Pero considero que, en vez de mirar esta situación, con ojos de nostalgia y melancolía, como el poeta Rubén Darío escribía en estos versos: “Juventud,/ divino tesoro,/ ¡ya te vas para no volver!/ Cuando quiero llorar, no lloro…/ y a veces lloro sin querer…”.
O ponerse todavía más trágicos y dramáticos, como el filósofo existencialista alemán, Martin Heidegger, quien afirmaba que “el hombre es un-ser-para-la-muerte”, o el francés, Jean Paul Sartre, quien sostenía que “el mundo es una causalidad absurda que provoca náusea; el hombre es una pasión inútil; los demás son el infierno y la maldición; la sociedad es un conflicto. El ser existe para la nada”.

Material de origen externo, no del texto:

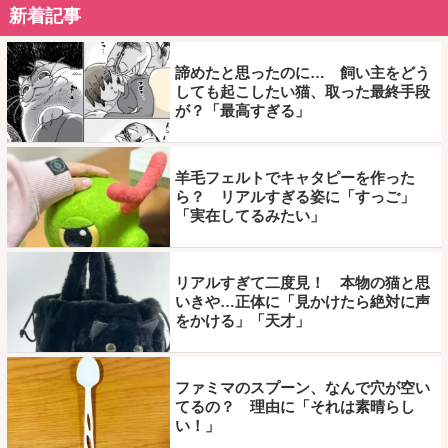
新着記事
諦めたと思ったのに… 飼い主をどう
しても起こしたい猫、取った最終手段
が？「最高すぎる」
羊毛フェルトでキャタピーを作った
ら？ リアルすぎる姿に「すっご」
「実在してるみたい」
リアルすぎて二度見！ 本物の猫と思
いきや…正体に「見かけたら絶対に声
をかける」「天才」
ファミマのスプーン、なんで穴が空い
てるの？ 理由に「それは素晴らし
い！」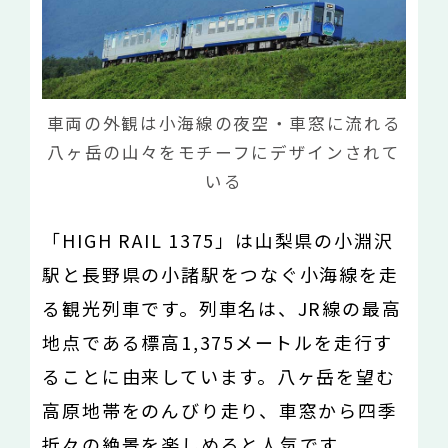
車両の外観は小海線の夜空・車窓に流れる
八ヶ岳の山々をモチーフにデザインされて
いる
「HIGH RAIL 1375」は山梨県の小淵沢
駅と長野県の小諸駅をつなぐ小海線を走
る観光列車です。列車名は、JR線の最高
地点である標高1,375メートルを走行す
ることに由来しています。八ヶ岳を望む
高原地帯をのんびり走り、車窓から四季
折々の絶景を楽しめると人気です。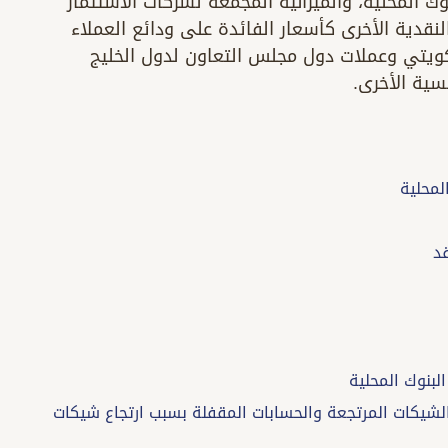
نوك المحلية، والميزانية المجمعة لشركات الاستثمار
نقدية الأخرى كأسعار الفائدة على ودائع العملاء
لكويتي وعملات دول مجلس التعاون لدول الخليج
يسية الأخرى.
لية والشيكات المرتجعة والحسابات المقفلة بسبب ارتجاع شيكات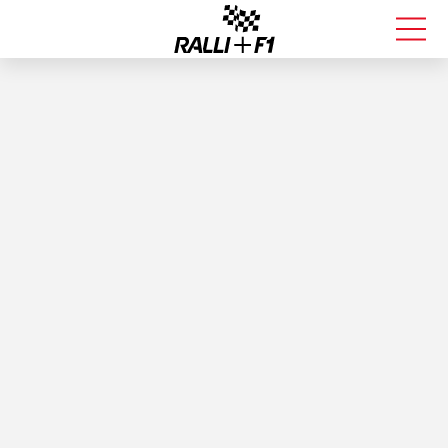
FORMULA 1
RALLI
KALLE ROVANPERÄ
VALTTERI BOTTAS
MUUT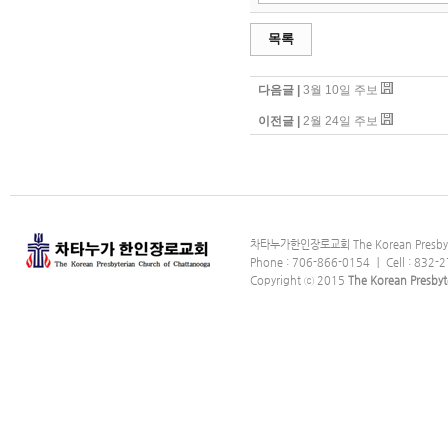
목록
다음글 |
3월 10일 주보
이전글 |
2월 24일 주보
차타누가한인장로교회 The Korean Presbyter
Phone : 706-866-0154 ｜ Cell : 832-2
Copyright ⓒ 2015
The Korean Presbyt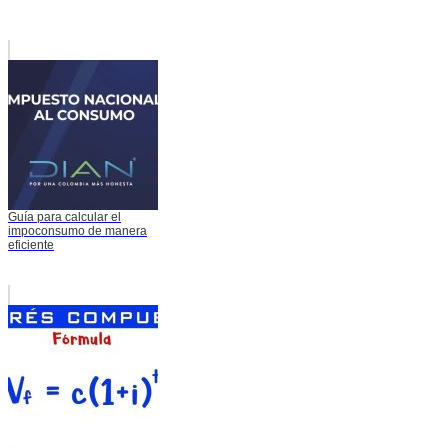
Guía para calcular el
impoconsumo de manera
eficiente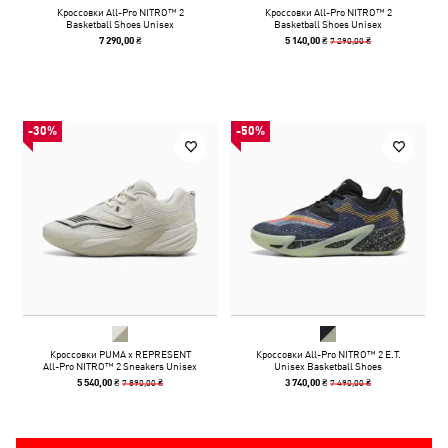
Кроссовки All-Pro NITRO™ 2
Кроссовки All-Pro NITRO™ 2
Basketball Shoes Unisex
Basketball Shoes Unisex
7 290,00 ₴
7 290,00 ₴
5 140,00 ₴
-30%
-50%
Кроссовки PUMA x REPRESENT
Кроссовки All-Pro NITRO™ 2 E.T.
All-Pro NITRO™ 2 Sneakers Unisex
Unisex Basketball Shoes
7 890,00 ₴
7 490,00 ₴
5 540,00 ₴
3 740,00 ₴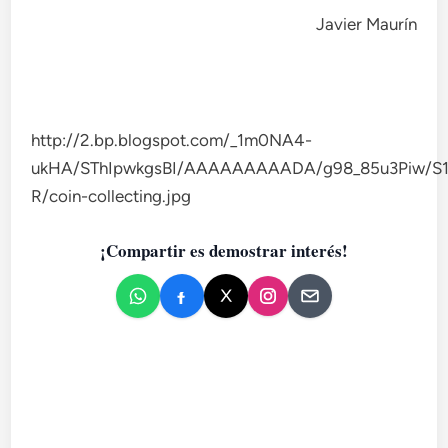
Javier Maurín
http://2.bp.blogspot.com/_1m0NA4-
ukHA/SThIpwkgsBI/AAAAAAAAADA/g98_85u3Piw/S
R/coin-collecting.jpg
¡Compartir es demostrar interés!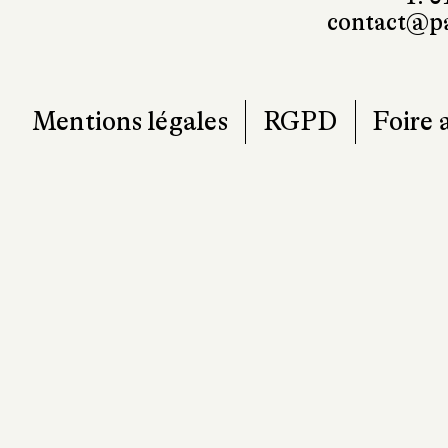
101, r
7
T. 0
contact@pa
Mentions légales
RGPD
Foire 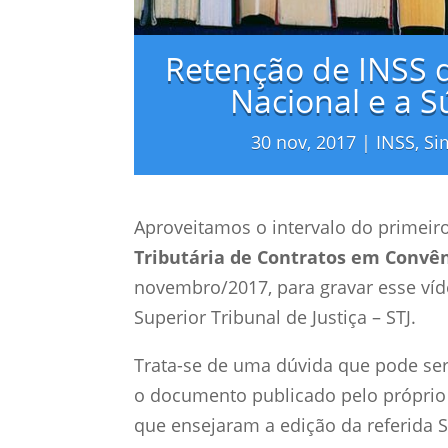
Retenção de INSS 
Nacional e a S
30 nov, 2017
|
INSS
,
Si
Aproveitamos o intervalo do primeir
Tributária de Contratos em Convê
novembro/2017, para gravar esse víd
Superior Tribunal de Justiça – STJ.
Trata-se de uma dúvida que pode ser
o documento publicado pelo próprio Ó
que ensejaram a edição da referida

Desde luego son posturas equivocadas ya que cada persona tiene una enorme dignidad y posee una clara vocación abierta hacia la Trascendencia, que desde luego no concluye bruscamente y sin esperanza al término de esta vida mortal.

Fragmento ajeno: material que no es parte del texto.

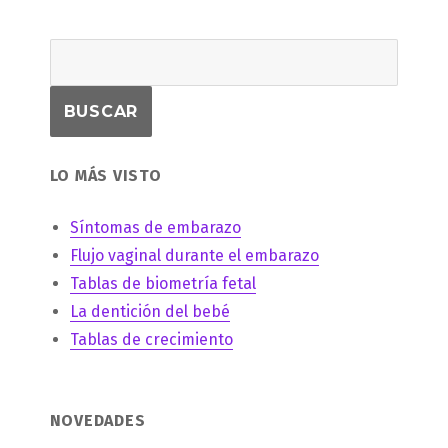
LO MÁS VISTO
Síntomas de embarazo
Flujo vaginal durante el embarazo
Tablas de biometría fetal
La dentición del bebé
Tablas de crecimiento
NOVEDADES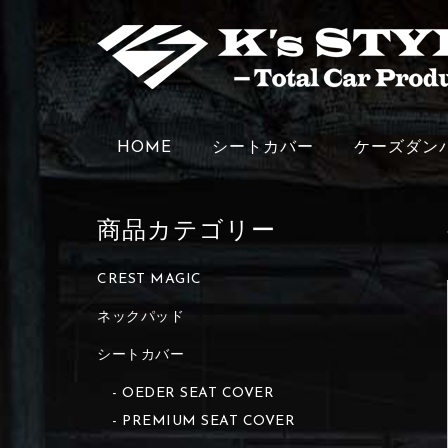
HOME
シートカバー
ケーズダン
商品カテゴリー
CREST MAGIC
ネックパッド
シートカバー
OEDER SEAT COVER
PREMIUM SEAT COVER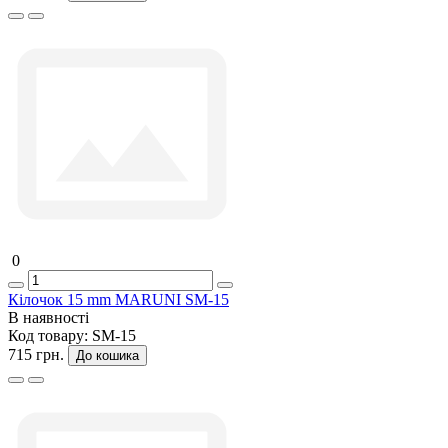
0
Кілочок 15 mm MARUNI SM-15
В наявності
Код товару:
SM-15
715 грн.
До кошика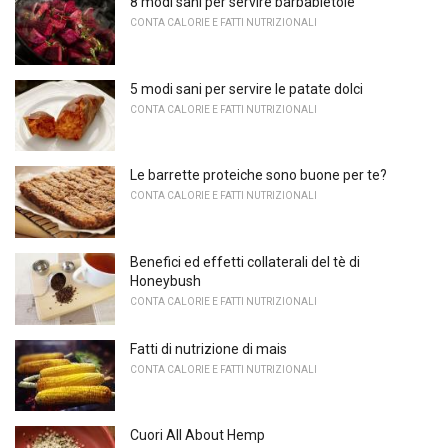
8 modi sani per servire barbabietole
CONTA CALORIE E FATTI NUTRIZIONALI
5 modi sani per servire le patate dolci
CONTA CALORIE E FATTI NUTRIZIONALI
Le barrette proteiche sono buone per te?
CONTA CALORIE E FATTI NUTRIZIONALI
Benefici ed effetti collaterali del tè di
Honeybush
CONTA CALORIE E FATTI NUTRIZIONALI
Fatti di nutrizione di mais
CONTA CALORIE E FATTI NUTRIZIONALI
Cuori All About Hemp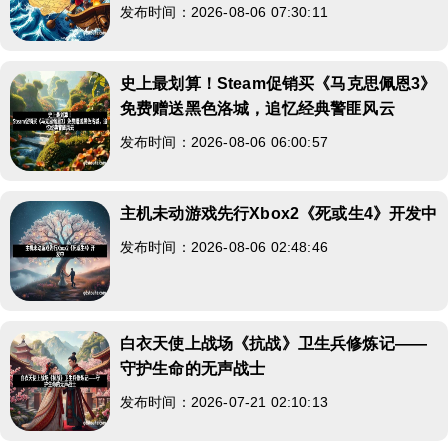
发布时间：2026-08-06 07:30:11
史上最划算！Steam促销买《马克思佩恩3》
免费赠送黑色洛城，追忆经典警匪风云
发布时间：2026-08-06 06:00:57
主机未动游戏先行Xbox2《死或生4》开发中
发布时间：2026-08-06 02:48:46
白衣天使上战场《抗战》卫生兵修炼记——
守护生命的无声战士
发布时间：2026-07-21 02:10:13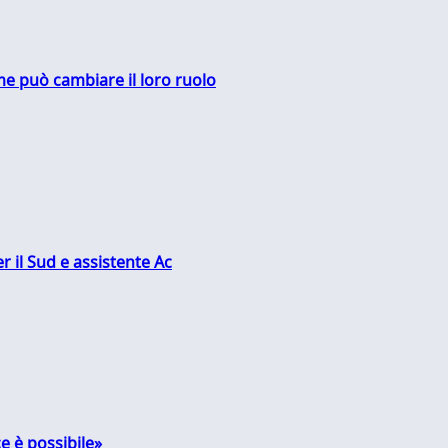
me può cambiare il loro ruolo
r il Sud e assistente Ac
e è possibile»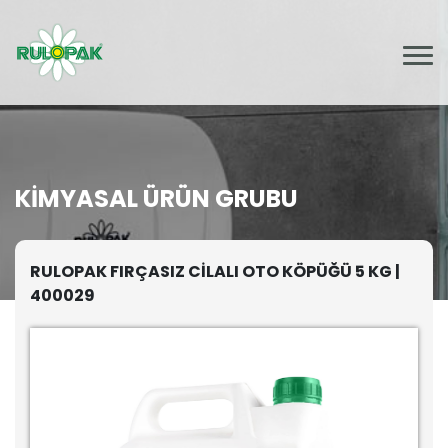
KIMYASAL ÜRÜN GRUBU
RULOPAK FIRÇASIZ CİLALI OTO KÖPÜĞÜ 5 KG |
400029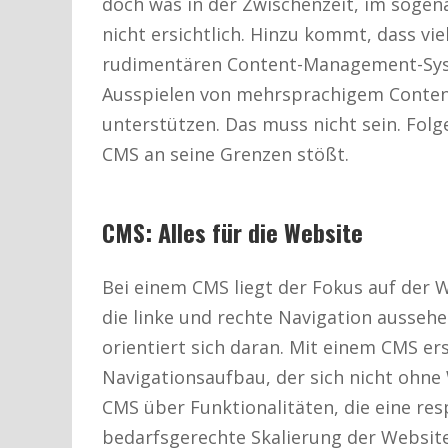
doch was in der Zwischenzeit, im sogena
nicht ersichtlich. Hinzu kommt, dass vi
rudimentären Content-Management-Syst
Ausspielen von mehrsprachigem Content 
unterstützen. Das muss nicht sein. Fol
CMS an seine Grenzen stößt.
CMS: Alles für die Website
Bei einem CMS liegt der Fokus auf der We
die linke und rechte Navigation ausseh
orientiert sich daran. Mit einem CMS er
Navigationsaufbau, der sich nicht ohne 
CMS über Funktionalitäten, die eine res
bedarfsgerechte Skalierung der Website 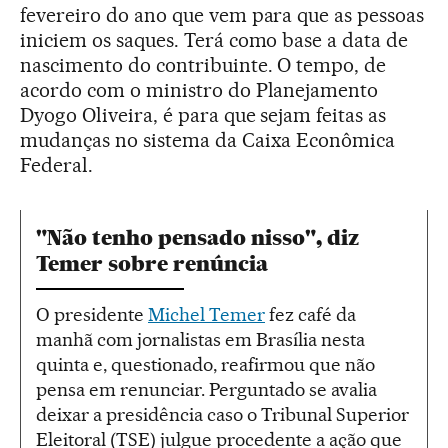
fevereiro do ano que vem para que as pessoas
iniciem os saques. Terá como base a data de
nascimento do contribuinte. O tempo, de
acordo com o ministro do Planejamento
Dyogo Oliveira, é para que sejam feitas as
mudanças no sistema da Caixa Econômica
Federal.
"Não tenho pensado nisso", diz
Temer sobre renúncia
O presidente
Michel Temer
fez café da
manhã com jornalistas em Brasília nesta
quinta e, questionado, reafirmou que não
pensa em renunciar. Perguntado se avalia
deixar a presidência caso o Tribunal Superior
Eleitoral (TSE) julgue procedente a ação que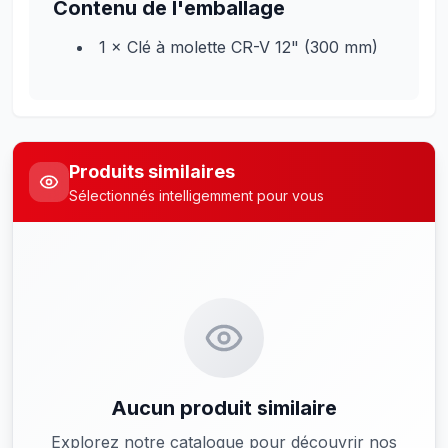
Contenu de l'emballage
1 × Clé à molette CR-V 12" (300 mm)
Produits similaires
Sélectionnés intelligemment pour vous
Aucun produit similaire
Explorez notre catalogue pour découvrir nos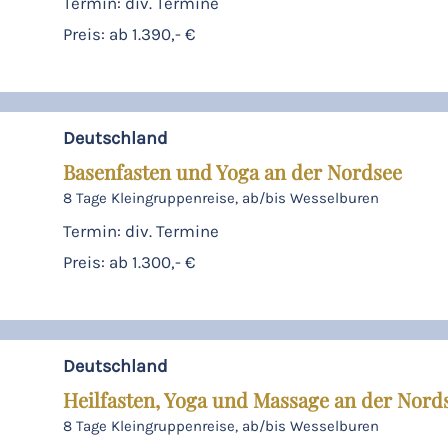
Termin: div. Termine
Preis: ab 1.390,- €
Deutschland
Basenfasten und Yoga an der Nordsee
8 Tage Kleingruppenreise, ab/bis Wesselburen
Termin: div. Termine
Preis: ab 1.300,- €
Deutschland
Heilfasten, Yoga und Massage an der Nord
8 Tage Kleingruppenreise, ab/bis Wesselburen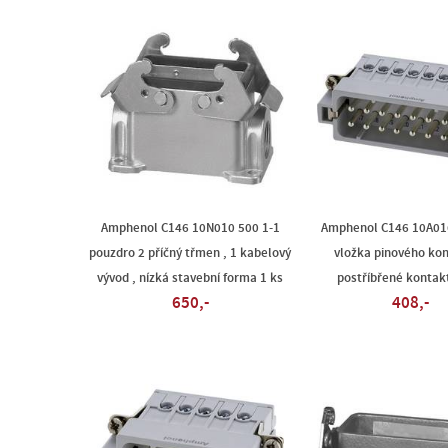
Amphenol C146 10N010 500 1-1
Amphenol C146 10A01
pouzdro 2 příčný třmen , 1 kabelový
vložka pinového ko
vývod , nízká stavební forma 1 ks
postříbřené kontakt
650,-
408,-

Sabemos que nuestro destino es Eterno y que estamos llamados a ser partícipes de esa Vida sin fin. Al final de nuestra existencia, lo que contará son las buenas obras: como: la responsabilidad y dedicación que le concedimos a nuestro trabajo profesional; el tiempo invertido con amor y cariño a la esposa y los hijos; el hacer el bien –sin cansarnos- a los que nos rodean (parientes, amistades, conocidos…) y a los más necesitados; el sembrar a nuestro alrededor la paz, el perdón y la compresión fraternas.
Por esta razón, es importante ponerse metas altas para mejorar cada día más como personas. En primer lugar, en el crecimiento de las propias virtudes de manera que paulatinamente vayamos madurando y obteniendo un desarrollo más pleno de nuestra personalidad.

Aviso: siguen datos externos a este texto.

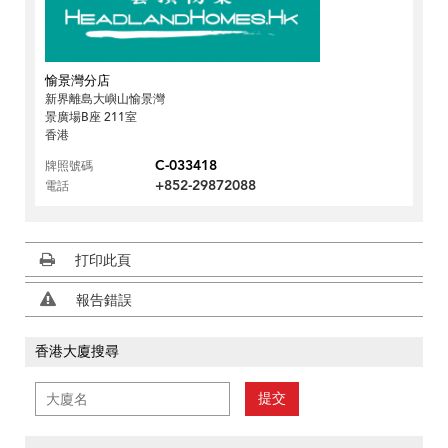
愉景灣分店
新界離島大嶼山愉景灣
景廣場B座 211室
香港
C-033418
牌照號碼
+852-29872088
電話
打印此頁
報告錯誤
香港大廈搜尋
提交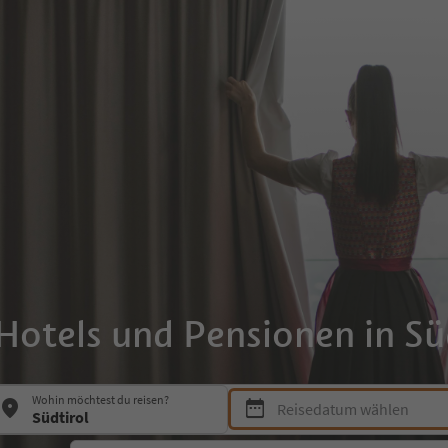
Hotels und Pensionen in Sü
Drücke die Leertaste oder Enter
Wohin möchtest du reisen?
Reisedatum wählen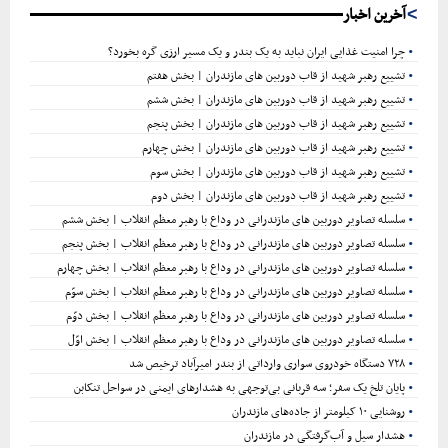
آخرین اخبار
چرا امنیت غذایی ایران نباید به یک بندر و یک مسیر ارزی گره بخورد؟
تشییع رهبر شهید از قاب دوربین های مازندران | بخش هفتم
تشییع رهبر شهید از قاب دوربین های مازندران | بخش ششم
تشییع رهبر شهید از قاب دوربین های مازندران | بخش پنجم
تشییع رهبر شهید از قاب دوربین های مازندران | بخش چهارم
تشییع رهبر شهید از قاب دوربین های مازندران | بخش سوم
تشییع رهبر شهید از قاب دوربین های مازندران | بخش دوم
سلسله تصاویر دوربین های مازندرانی در وداع با رهبر معظم انقلاب | بخش ششم
سلسله تصاویر دوربین های مازندرانی در وداع با رهبر معظم انقلاب | بخش پنجم
سلسله تصاویر دوربین های مازندرانی در وداع با رهبر معظم انقلاب | بخش چهارم
سلسله تصاویر دوربین های مازندرانی در وداع با رهبر معظم انقلاب | بخش سوّم
سلسله تصاویر دوربین های مازندرانی در وداع با رهبر معظم انقلاب | بخش دوّم
سلسله تصاویر دوربین های مازندرانی در وداع با رهبر معظم انقلاب | بخش اوّل
۷۲۸ دستگاه خودروی سواری وارداتی از بندر امیرآباد ترخیص شد
پایان تلخ یک سفر؛ سه قربانی بی‌توجهی به هشدارهای ایمنی در سواحل تنکابن
روشنایی ۱۰ کیلومتر از جاده‌های مازندران
هشدار سیل و آب‌گرفتگی در مازندران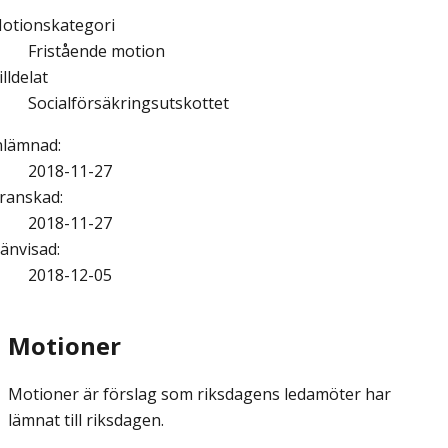
otionskategori
Fristående motion
illdelat
Socialförsäkringsutskottet
nlämnad
:
2018-11-27
ranskad
:
2018-11-27
änvisad
:
2018-12-05
Motioner
Motioner är förslag som riksdagens ledamöter har
lämnat till riksdagen.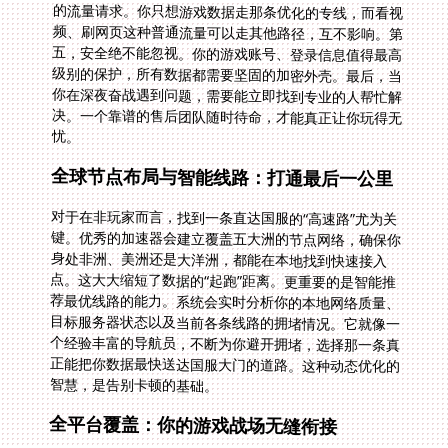
忧。
全球节点布局与智能线路：打通最后一公里
对于在非玩家而言，找到一条直达国服的“高速路”尤为关
键。优秀的加速器会建立覆盖五大洲的节点网络，确保你
身处非洲、美洲还是大洋洲，都能在本地找到快速接入
点。这大大缩短了数据的“起跑”距离。更重要的是智能推
荐最优线路的能力。系统会实时分析你的本地网络质量、
目标服务器状态以及当前各条线路的拥堵情况。它就像一
个经验丰富的导航员，不断为你避开拥堵，选择那一条真
正能把你数据最快送达国服大门的道路。这种动态优化的
智慧，是告别卡顿的基础。
全平台覆盖：你的游戏战场无缝衔接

En segundo lugar, poniendo atención al núcleo familiar en el que todos podemos poner “nuestro grano de arena” para hacer la vida más agradable a lo que con nosotros conviven y, por lo tanto, eso equivale a esmerarnos en corregir nuestros defectos, muchas veces involuntrarios y, en particular, ésos que notamos que lastiman a nuestros seres queridos.
Después, en el terreno laboral, es necesario tener nobles deseos de aumentar nuestro prestigio profesional. De tal modo, que logremos realizar el trabajo a conciencia, bien ejecutado y mejor concluido, sabiendo aprovechar al máximo ese tiempo perecedero y fugaz.
De manera que, al iniciar un nuevo año, es una magnífica ocasión de dar muchas gracias a Dios por los bienes recibidos y de hacernos propósitos concretos de mejoría para este tiempo que comienza. Vale la pena fomentar ese deseo de superarnos cada día más porque es la mejor herencia que dejaremos a los demás y son los frutos que nos llevaremos después de esta vida.